En ce qui concerne le groupe M6, il y a toujours eu une volonté d'innover avec notamment le satellite lors de la création de TPS, la télévision haute définition, le rôle pionnier de l'investissement dans la télévision de rattrapage avec M6Replay. La nouvelle technologie et l'ouverture sur le monde de la télévision connectée nécessitent aujourd'hui une adaptation des règles à cet environnement ouvert dont les acteurs ne sont pas soumis au même encadrement que les télévisions françaises. Je prendrai l'exemple de la consultation lancée récemment sur la possibilité de diffuser des films le samedi soir à la télévision. Plusieurs questions peuvent se poser : quels films, quels horaires, quels volumes, et pourquoi pas d'autres jours comme le vendredi soir, ou le dimanche dans la journée, puisque depuis quarante ans, les chaînes gratuites ne peuvent pas diffuser du cinéma dans ces créneaux. Le patron de MegaUpload, site pirate, et pour autant payant, de vidéo à la demande, doit en rire, lui qui peut proposer des films sans demander l'autorisation à quiconque !
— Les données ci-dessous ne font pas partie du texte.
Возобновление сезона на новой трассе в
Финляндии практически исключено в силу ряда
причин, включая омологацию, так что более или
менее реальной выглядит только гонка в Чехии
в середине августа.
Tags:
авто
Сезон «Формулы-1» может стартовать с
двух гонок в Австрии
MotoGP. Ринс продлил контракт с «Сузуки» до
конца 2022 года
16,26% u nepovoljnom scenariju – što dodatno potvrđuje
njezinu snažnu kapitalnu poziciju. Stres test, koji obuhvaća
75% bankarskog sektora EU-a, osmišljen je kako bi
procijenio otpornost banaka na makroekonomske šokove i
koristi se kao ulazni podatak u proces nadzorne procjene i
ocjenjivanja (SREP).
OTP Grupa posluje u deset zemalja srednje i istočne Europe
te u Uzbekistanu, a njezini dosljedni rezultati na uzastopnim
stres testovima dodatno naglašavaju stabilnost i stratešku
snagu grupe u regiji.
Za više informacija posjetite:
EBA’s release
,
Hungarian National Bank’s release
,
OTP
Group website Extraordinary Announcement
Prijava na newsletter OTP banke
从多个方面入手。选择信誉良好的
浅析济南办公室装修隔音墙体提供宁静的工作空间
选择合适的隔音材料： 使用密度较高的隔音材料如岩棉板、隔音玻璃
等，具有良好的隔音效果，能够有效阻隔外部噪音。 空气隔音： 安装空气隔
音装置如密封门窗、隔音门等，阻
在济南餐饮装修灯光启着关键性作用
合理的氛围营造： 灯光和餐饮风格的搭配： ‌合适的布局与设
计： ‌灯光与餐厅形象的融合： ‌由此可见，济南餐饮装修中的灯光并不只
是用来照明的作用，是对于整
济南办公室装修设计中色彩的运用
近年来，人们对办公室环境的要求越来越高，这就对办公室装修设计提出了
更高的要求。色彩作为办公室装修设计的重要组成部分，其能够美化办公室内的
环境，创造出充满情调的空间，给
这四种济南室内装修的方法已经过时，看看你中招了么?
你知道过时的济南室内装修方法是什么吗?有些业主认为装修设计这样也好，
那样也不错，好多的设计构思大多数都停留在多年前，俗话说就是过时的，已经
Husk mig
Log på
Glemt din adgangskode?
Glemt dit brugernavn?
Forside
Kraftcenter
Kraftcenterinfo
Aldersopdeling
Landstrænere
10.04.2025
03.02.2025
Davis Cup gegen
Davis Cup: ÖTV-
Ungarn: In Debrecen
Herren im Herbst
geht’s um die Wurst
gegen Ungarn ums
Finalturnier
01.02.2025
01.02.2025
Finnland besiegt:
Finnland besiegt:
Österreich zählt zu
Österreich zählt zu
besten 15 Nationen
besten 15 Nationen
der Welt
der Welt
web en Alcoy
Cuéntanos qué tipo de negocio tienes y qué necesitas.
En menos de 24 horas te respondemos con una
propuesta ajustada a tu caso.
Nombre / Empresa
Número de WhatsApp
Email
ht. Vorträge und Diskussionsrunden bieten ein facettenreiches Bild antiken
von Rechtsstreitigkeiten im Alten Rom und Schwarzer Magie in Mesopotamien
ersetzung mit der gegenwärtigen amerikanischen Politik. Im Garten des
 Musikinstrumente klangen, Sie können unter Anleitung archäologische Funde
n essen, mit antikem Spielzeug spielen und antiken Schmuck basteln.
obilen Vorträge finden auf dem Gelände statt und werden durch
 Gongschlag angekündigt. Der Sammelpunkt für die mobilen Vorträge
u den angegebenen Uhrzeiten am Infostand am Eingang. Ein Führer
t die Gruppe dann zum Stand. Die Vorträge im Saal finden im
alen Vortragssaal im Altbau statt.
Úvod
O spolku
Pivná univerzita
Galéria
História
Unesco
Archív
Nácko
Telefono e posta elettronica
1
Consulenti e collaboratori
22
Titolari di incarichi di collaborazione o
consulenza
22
En réalité, si nous voulons continuer à protéger et à financer l'industrie des programmes en France, il faut pouvoir s'adapter pour relever le défi de la télévision connectée. Cela passe également par la protection des droits en faveur des diffuseurs qui offrent un véritable service. Il faut éviter que la circulation des oeuvres permette à ceux qui ne les financent pas de s'accaparer les droits de ceux qui en ont assuré le financement. Enfin, il conviendrait de revenir sur le dogme de la séparation entre les activités de production et de diffusion, ce qui conduit à un émiettement du secteur. En effet, on constate dans le même temps que la plupart des sociétés de production françaises appartiennent à des diffuseurs étrangers et qu'Hollywood résiste aux assauts de Google car les producteurs et les diffuseurs ont des intérêts communs.